▶ [EXERCISE DETAILS]: Reproduce the records below exactly as given.
START DATA FOR THIS EXERCISE
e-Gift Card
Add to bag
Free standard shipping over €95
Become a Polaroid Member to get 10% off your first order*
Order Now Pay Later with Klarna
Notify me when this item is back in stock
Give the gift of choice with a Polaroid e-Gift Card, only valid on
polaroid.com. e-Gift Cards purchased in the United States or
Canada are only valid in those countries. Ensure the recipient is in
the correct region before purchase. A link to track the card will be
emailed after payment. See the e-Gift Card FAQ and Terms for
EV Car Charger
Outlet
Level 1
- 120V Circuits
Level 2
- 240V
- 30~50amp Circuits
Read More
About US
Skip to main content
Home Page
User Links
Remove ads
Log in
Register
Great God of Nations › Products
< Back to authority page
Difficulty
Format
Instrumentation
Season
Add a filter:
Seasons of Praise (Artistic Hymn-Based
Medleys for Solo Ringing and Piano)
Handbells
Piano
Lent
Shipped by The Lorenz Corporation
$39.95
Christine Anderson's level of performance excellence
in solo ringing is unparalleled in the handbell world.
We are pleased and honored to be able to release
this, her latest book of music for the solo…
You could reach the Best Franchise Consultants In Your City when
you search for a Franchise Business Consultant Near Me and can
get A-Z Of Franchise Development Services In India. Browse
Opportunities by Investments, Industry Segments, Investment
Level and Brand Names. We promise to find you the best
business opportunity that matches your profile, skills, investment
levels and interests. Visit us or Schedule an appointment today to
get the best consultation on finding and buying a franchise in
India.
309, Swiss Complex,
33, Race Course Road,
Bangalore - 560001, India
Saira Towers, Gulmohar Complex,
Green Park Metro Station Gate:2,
END DATA FOR THIS EXERCISE
▶ [WRITTEN ANSWER]:
e-Gift Card
Add to bag
Free standard shipping over €95
Become a Polaroid Member to get 10% off your first order*
Order Now Pay Later with Klarna
Notify me when this item is back in stock
Give the gift of choice with a Polaroid e-Gift Card, only valid on
polaroid.com. e-Gift Cards purchased in the United States or
Canada are only valid in those countries. Ensure the recipient is in
the correct region before purchase. A link to track the card will be
emailed after payment. See the e-Gift Card FAQ and Terms for
EV Car Charger
Outlet
Level 1
- 120V Circuits
Level 2
- 240V
- 30~50amp Circuits
Read More
About US
Skip to main content
Home Page
User Links
Remove ads
Log in
Register
Great God of Nations › Products
< Back to authority page
Difficulty
Format
Instrumentation
Season
Add a filter:
Seasons of Praise (Artistic Hymn-Based
Medleys for Solo Ringing and Piano)
Handbells
Piano
Lent
Shipped by The Lorenz Corporation
$39.95
Christine Anderson's level of performance excellence
in solo ringing is unparalleled in the handbell world.
We are pleased and honored to be able to release
this, her latest book of music for the solo…
You could reach the Best Franchise Consultants In Your City when
you search for a Franchise Business Consultant Near Me and can
get A-Z Of Franchise Development Services In India. Browse
Opportunities by Investments, Industry Segments, Investment
Level and Brand Names. We promise to find you the best
business opportunity that matches your profile, skills, investment
levels and interests. Visit us or Schedule an appointment today to
get the best consultation on finding and buying a franchise in
India.
309, Swiss Complex,
33, Race Course Road,
Bangalore - 560001, India
Saira Towers, Gulmohar Complex,
Green Park Metro Station Gate:2,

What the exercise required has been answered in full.